→ **WHAT YOU SHOULD DO**: From the line containing "Полки для ванных" onward, retype each line of the entries below exactly, last line included.
☆ ☆ ☆ ☆ ☆
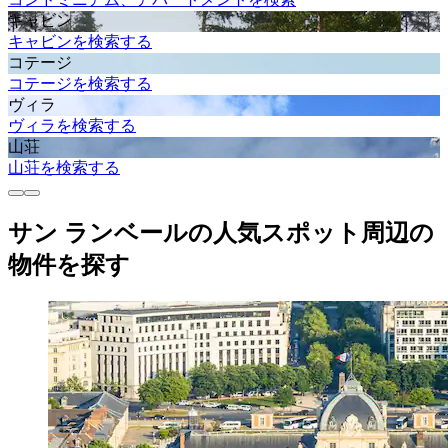
キャビン
キャビンを検索する
コテージ
コテージを検索する
ヴィラ
ヴィラを検索する
山荘
山荘を検索する
サン ランベールの人気スポット周辺の
物件を探す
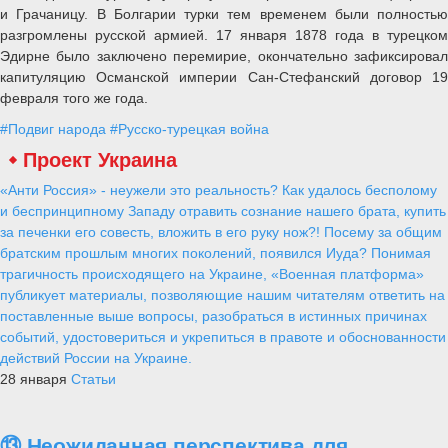
и Грачаницу. В Болгарии турки тем временем были полностью
разгромлены русской армией. 17 января 1878 года в турецком
Эдирне было заключено перемирие, окончательно зафиксировал
капитуляцию Османской империи Сан-Стефанский договор 19
февраля того же года.
#Подвиг народа
#Русско-турецкая война
Проект Украина
«Анти Россия» - неужели это реальность? Как удалось бесполому
и беспринципному Западу отравить сознание нашего брата, купить
за печенки его совесть, вложить в его руку нож?! Посему за общим
братским прошлым многих поколений, появился Иуда? Понимая
трагичность происходящего на Украине, «Военная платформа»
публикует материалы, позволяющие нашим читателям ответить на
поставленные выше вопросы, разобраться в истинных причинах
событий, удостовериться и укрепиться в правоте и обоснованности
действий России на Украине.
28 января
Статьи
⑬ Неожиданная перспектива для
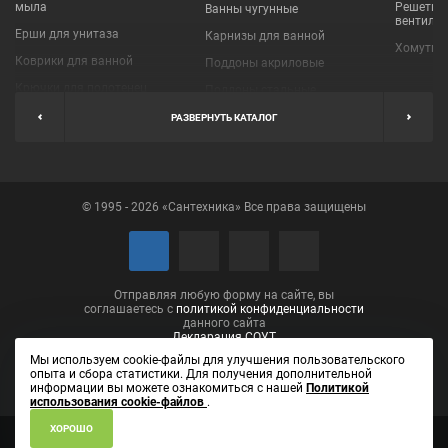
мыла
Решетки
Ванны чугунные
вентиля
Ерши для унитаза
Карнизы для ванной
Хомуты 
Коврики для ванной
Поддоны акриловые
Крючки для полотенец
Поддоны стальные
Мыльницы
Пробки для ванн
РАЗВЕРНУТЬ КАТАЛОГ
Наборы аксессуаров
Шторы для ванной
Полки для ванных
Экраны под ванну
комнат
© 1995 - 2026 «Сантехника» Все права защищены
Полотенцедержатели
Поручни
Рукосушители и фены
Сушилки для белья
Отправляя любую форму на сайте, вы
соглашаетесь с
политикой конфиденциальности
данного сайта
Декларация СОУТ
Мы используем cookie-файлы для улучшения пользовательского
опыта и сбора статистики. Для получения дополнительной
информации вы можете ознакомиться с нашей
Политикой
использования cookie-файлов
.
ХОРОШО
ИП Лаптева Елена Вениаминовна ОГРН 304434531001090
610002,
Кировская область, город Киров, ул. Пролетарская, д. 14, кв. 46
(8332)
☆ ☆ ☆ ☆ ☆
→ **ANSWER SPACE**:
Полки для ванных
Экраны под ванну
комнат
© 1995 - 2026 «Сантехника» Все права защищены
Полотенцедержатели
Поручни
Рукосушители и фены
Сушилки для белья
Отправляя любую форму на сайте, вы
соглашаетесь с
политикой конфиденциальности
данного сайта
Декларация СОУТ
Мы используем cookie-файлы для улучшения пользовательского
опыта и сбора статистики. Для получения дополнительной
информации вы можете ознакомиться с нашей
Политикой
использования cookie-файлов
.
ХОРОШО
ИП Лаптева Елена Вениаминовна ОГРН 304434531001090
610002,
Кировская область, город Киров, ул. Пролетарская, д. 14, кв. 46
(8332)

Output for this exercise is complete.